JuanPablo
JuanPablo

Reputation: 24764

python: testing the outputs ( ... not unit testing ?)

I have a python script called script.py, this need a input A and generate a output B.

A -> script.py -> B

every time I add a new feature, I need to check that the program generate the same output.

how I can automated this tests type ?

what is the name of this tests type ?

exists some python module for this tests type ?

Upvotes: 2

Views: 121

Answers (3)

user966588
user966588

Reputation:

You can use pytest for your testing. So what you can do is create a testing_suite.py and put your tests in it with name starting as test_ for ex: test_B, test_C etc

# testing_suite.py
import pytest

def test_B:
          proc = subprocess.Popen(['python', 'script.py',  'arg1'], stdout=subprocess.PIPE, stderr=subprocess.STDOUT)
          output = proc.communicate()[0]
          if output == 'B':
                     print "testB done" # or something else depends on you

def test_C:
          ....
          ....

then you can run as:

$> py.test

So this should execute all tests with test_. Please check pytest doc here for test discovery rules.

Upvotes: 0

pradyunsg
pradyunsg

Reputation: 19406

From what I understand,
You want to test if that piece of code (unit) is doing what it's supposed to. That's Unit Testing.

What you can do is make a test that gives script.py it's input (A), and gets the output produced. Then you can just check if the output matches.

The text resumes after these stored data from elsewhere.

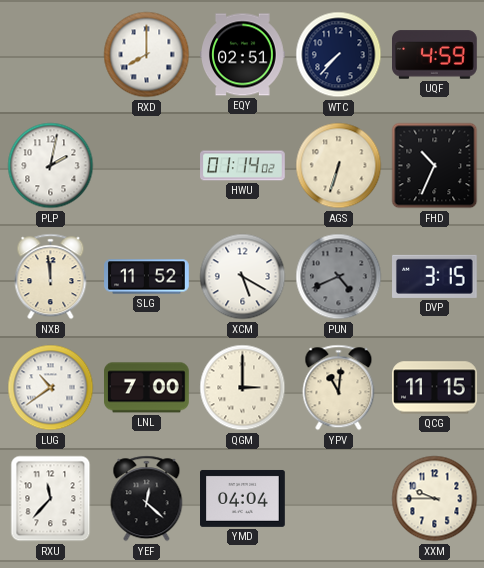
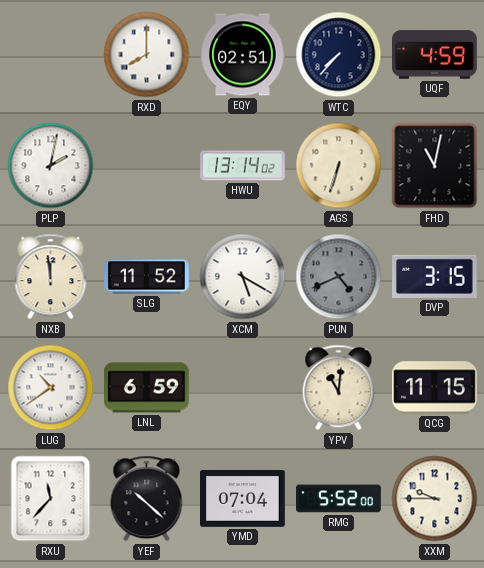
HWU: 01:14 -> 13:14
FHD: 10:34 -> 11:02
LNL: 7:00 -> 6:59
QGM: 3:00 -> none
YEF: 12:22 -> 10:22
YMD: 04:04 -> 07:04
RMG: none -> 5:52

class OutputTestCase(unittest.TestCase):

    def get_output(self, input):
       ...  # You haven't mentioned how "input" is taken or how output is taken.

    def test_script(self):
       input = ...
       expected = ...

       output = self.get_output(input)
       self.assertEqual(output, expected)

PS: That's how PLY tests it's code. And I'm fiddling with it!

Upvotes: 1

You can write an except script to automate this.